The script webdanica-analysis-cron.sh processes one harvestlog at a time, and again one harvest at a time. The frequency is defined in your crontab for bash $HOME/automatic-workflow/webdanica-analysis-cron.sh. In the example below, this is run every 2 hours.
HOME=/home/test
CRONDIR=/home/test/cronlog
## Run the webdanica-analysis-program every 2 hours
0 */2 * * * bash $HOME/automatic-workflow/webdanica-analysis-cron.sh 2>&1 | tee -a $CRONDIR/webdanica-analysis-cron.sh.log
This is done by the script parse-text-extraction, that includes a call to hadoop:
$HADOOP_BIN_HOME/bin/hadoop jar $WORKFLOW_HOME/lib-parse/jbs-fatjar.jar org.archive.jbs.Parse $OUTPUTDIR $FILE_TO_EXTRACT
The output of the text-extraction is placed in a subfolder of $WORKFLOW_HOME/SEQ_AUTOMATIC/$TIMESTAMP e.g
/home/test/automatic-workflow/SEQ_AUTOMATIC/$TIMESTAMP/1438-1455-20171019220324290-00000-kb-test-webdanica-001.kb.dk.warc.gz
All parsed-extracts from a harvestlog is placed in the same folder $TIMESTAMP folder.
During this step, we remember whether or not external files were used for some of the analyses.

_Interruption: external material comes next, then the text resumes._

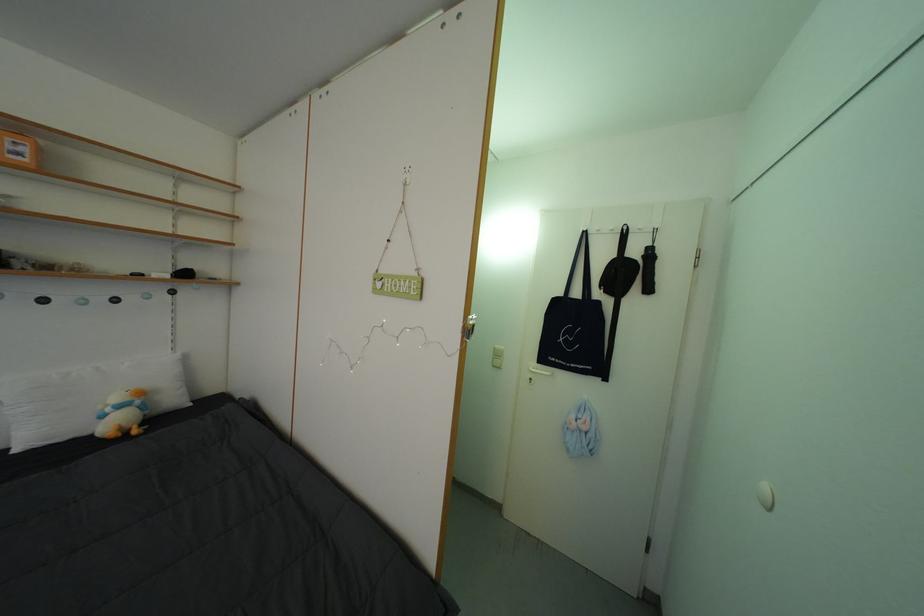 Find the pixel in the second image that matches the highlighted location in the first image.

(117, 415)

This is later part of the data being shown on the criteriaresult page:
Information about CriteriaResult for url "http://gmpg.org/xfn/11.php", seedUri = "http://www.hammel.nu/", harvest="webdanica-trial-1509391977129":
URL: http://gmpg.org/xfn/11.php
UrlOrig: N/A
HarvestName: webdanica-trial-1509391977129
SeedUrl: http://www.hammel.nu/
DanishCode: -1065536(UNKNOWN) (Not decided - but has: neighboring tld++new limited freq. used dk word++size>250++new limited wordlist o,oe,ae,aa)
InsertedDate: Mon Oct 30 22:01:23 CET 201
Log:
All relative paths are considered relative to: '/disk2/test/automatic-workflow'
Using cityFile '/disk2/test/automatic-workflow/wordslist/danishMajorCities_UTF8.txt' for C7B and C7G
Using danishNamesFile '/disk2/test/automatic-workflow/wordslist/DanishNames_UTF8.txt' for test C10C
Using foreningerFile 'wordslist/foreninger_lowercased_UTF8.txt' for test C8A
Using foreningerOneWordFile 'wordslist/foreninger_one_word_lowercased_UTF8.txt' for tests C8b and C8c
Using placeNamesFile 'wordslist/placenames_UTF8.txt' for tests C7C, C7D
Using virksomhederFile 'wordslist/virksomheder_lowercased_UTF8.txt' for test C9B
Using virksomhederOnewordFile 'wordslist/virksomheder_one_word_lowercased_UTF8.txt' for tests C9C and C9E
Liste over kriterie-analyser:
....
In this the criteria-analysis of each harvested seed is evaluated, and the seed is either declared as DANICA, NOT_DANICA, or UNDECIDED.
If the setting settings.analysis.considerSeedNotDanicaIfNotExplicitlyDanica is enabled, we declare the seed NOT_DANICA instead of UNDECIDED.
Each of the rules below is deemed a satisfactory test that the url is Danica-
Rule | DanicaCode | Description |
---|---|---|
C4b contains "da" with confidence level > 0.99 | 4 | Language is Danish with a very high probability |
C1a > 0 | 400 | Finds a Danish mail-address (mail-address on the .dk domain |
C2a > 0 | 401 | Finds a Danish telephone-number (a number with +45 prefix ) |
C6a > 20 | 402 | Finds a number of frequently found words in Danish |
C6b > 1 | 403 | Finds at least one word frequently found in Danish |
C7b > 0 | 404 | Finds at least one Danish cityname in the URL |
C7c > 0 | 405 | Finds at least one Danish placename in the text |
C7e > 0 | 406 | Finds the Words København and Danmark in various translations |
C7g > 0 | 407 | Finds at least one larger Danish cityname in the text. |
C7h > 0 | 408 | Finds the Words København and Danmark in various translations |
C9e > 0 | 409 | Finds at least one name of a Danish company in the text??? |
C9d > 0 | 410 | Find the word cvr in the text? |
C9a > 0 | 411 | a/s and aps found in the text?? |
(C10a > 2) + (C4b ≠ de) | 412 | Finds more than 2 names ending on -sen and the language is not German |
C10c > 2 | 413 | Frequent Danish personnames found in the text |
C17a > 0 | 414 | Outlinks from the page points to webpages in the .dk domain |
C9b > 0 | 415 | Finds at least one name of a Danish company in the text??? |